Mi padre me contaba que lo buscaban para llevar ganados de reses ovinas desde el pueblo a Zaragoza, parando a dormir en alguna paridera, llegar a la ciudad y volver otra vez al pueblo, alguna vez con el tren hasta las V. de M. y andando unos 15 kilómetros hasta su casa. Me decía que se conocía todos caminos para llegar a Zaragoza y que la mayoría de las veces iban a buscarlo a él.
Ha sido una persona que ha trabajo muchísimo a lo largo de toda su vida, ya con los rebaños que llegó a tener, como con la labranza, la siega, la trilla, el grano, la paja. Esos años sí que era trabajar. Luego, al acabar su trabajo, le llamaban para descargar un remolque de sacos de cebada o de trigo y ahí estaba él para ganarse unas pesetas.
Tuvimos el bar unos años, y además de atenderlo, no dejaba el campo; o si alguna persona de fuera venía a buscar gente para trabajar fuera del pueblo, no ponía ninguna pega para trabajar donde fuera. Así, con la vendimia, todos años se iba gente a Alfamén y él también allí iba, durmiendo en malas condiciones, pajares o donde fuera, para acabar la temporada de la vendimia y ganarse un dinero para casa, y seguir con su trabajo.
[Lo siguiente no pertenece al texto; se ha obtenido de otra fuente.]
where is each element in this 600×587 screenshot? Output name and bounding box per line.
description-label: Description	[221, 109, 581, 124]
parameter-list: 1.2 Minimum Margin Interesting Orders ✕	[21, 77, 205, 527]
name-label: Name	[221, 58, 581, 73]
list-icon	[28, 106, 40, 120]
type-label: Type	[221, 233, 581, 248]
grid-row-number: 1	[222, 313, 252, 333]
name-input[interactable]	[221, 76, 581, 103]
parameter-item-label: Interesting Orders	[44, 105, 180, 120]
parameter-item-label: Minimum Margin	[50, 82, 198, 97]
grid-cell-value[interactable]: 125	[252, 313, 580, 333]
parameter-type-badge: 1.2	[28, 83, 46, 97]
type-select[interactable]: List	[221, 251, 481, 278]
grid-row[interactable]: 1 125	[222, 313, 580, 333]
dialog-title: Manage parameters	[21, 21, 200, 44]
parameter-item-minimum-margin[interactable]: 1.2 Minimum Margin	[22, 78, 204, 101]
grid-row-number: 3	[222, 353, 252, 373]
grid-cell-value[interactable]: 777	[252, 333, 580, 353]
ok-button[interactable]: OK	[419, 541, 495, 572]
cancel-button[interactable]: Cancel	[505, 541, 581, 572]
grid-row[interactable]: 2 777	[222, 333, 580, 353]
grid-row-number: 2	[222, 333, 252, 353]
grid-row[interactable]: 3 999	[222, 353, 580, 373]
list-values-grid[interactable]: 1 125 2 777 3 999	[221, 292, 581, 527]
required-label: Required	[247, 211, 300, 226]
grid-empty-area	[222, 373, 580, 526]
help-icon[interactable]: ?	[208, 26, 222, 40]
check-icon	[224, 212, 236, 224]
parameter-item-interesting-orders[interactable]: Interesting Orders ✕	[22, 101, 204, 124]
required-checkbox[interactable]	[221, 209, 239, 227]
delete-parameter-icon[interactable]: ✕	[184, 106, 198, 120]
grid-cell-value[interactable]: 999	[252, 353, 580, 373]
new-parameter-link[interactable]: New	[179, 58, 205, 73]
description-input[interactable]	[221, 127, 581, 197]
Lo recuerdo trabajando en el asfaltado de la carretera cerca P., desde que se hacía de día hasta que se ponía el sol."
Este correo me trajo a la mente las penurias de la generación de mis padres y la de sus padres, es decir, mis abuelos. De entrada, les tocó vivir una guerra inmisericorde (como todas las guerras civiles) y una postguerra cruel, con miseria (material y humana), hambre y muchas, muchas privaciones. De pequeño, cuando me negaba a comer lo que se me ponía en el plato, porque ya no tenía más hambre o, sencillamente, no me gustaba, siempre se me afeaba la conducta con la frase "deberías haber pasado una guerra y una postguerra: no te quejarías de la comida y te la acabarías sin rechistar" [ni que decir tiene que en mi casa, como en la de la inmensa mayoría de mis compañeros, se comía todo, repito, todo (todavía ahora debo realizar un gran esfuerzo de voluntad para, con la vana finalidad de intentar mantener la línea, no acabarme la comida que se me pone en el plato)]. Esas generaciones, la de mis abuelos y luego la de mis padres -que lo aprendieron de sus padres-, lucharon y trabajaron lo indecible y en condiciones muy duras para vencer las penurias existentes y sacar adelante no sólo a su familia, es decir, a nosotros, sino también al país (no era raro que alguno de ellos tuviera varios empleos, el famoso "pluriempleo", y recuerdo un caso en el que me preguntaba cuándo dormía, pues dudaba que, trabajando lo que trabajaba, le quedaran horas para el descanso). Y la gran mayoría de ellos jamás se quejó ni pidió nada a cambio.
De esa generación de sufridos trabajadores salió nuestra generación, nosotros, que, afortunadamente, no conocimos guerra ni postguerra ni grandes penurias materiales, gracias al trabajo y al esfuerzo que realizaron nuestros padres para que tuviéramos todo aquello de lo que ellos habían carecido. A su vez, nosotros hemos criado a una nueva generación a la que la vida y los avatares de sus abuelos y bisabuelos les parece más un cuento sacado de un libro de Charles Dickens, es decir, una fantasía, algo irreal e inventado. Pues bien, nosotros nos hemos olvidado de lo dura que fue la vida de nuestros abuelos y de nuestros padres, de lo que ellos trabajaron para que la nuestra no lo fuera tanto y, encima, nuestros hijos consideran que tenerlo todo es un estado natural de la persona y un Derecho humano inviolable. Como consecuencia de ello, cuando vienen mal dadas -y ahora, sin duda, vienen muy mal dadas-, nos deprimimos y nos lamentamos de nuestra mala suerte, preguntando angustiosamente qué hay de lo nuestro, porque creemos a pies juntillas que todo se nos es debido. Sinceramente, creo que es una actitud equivocada.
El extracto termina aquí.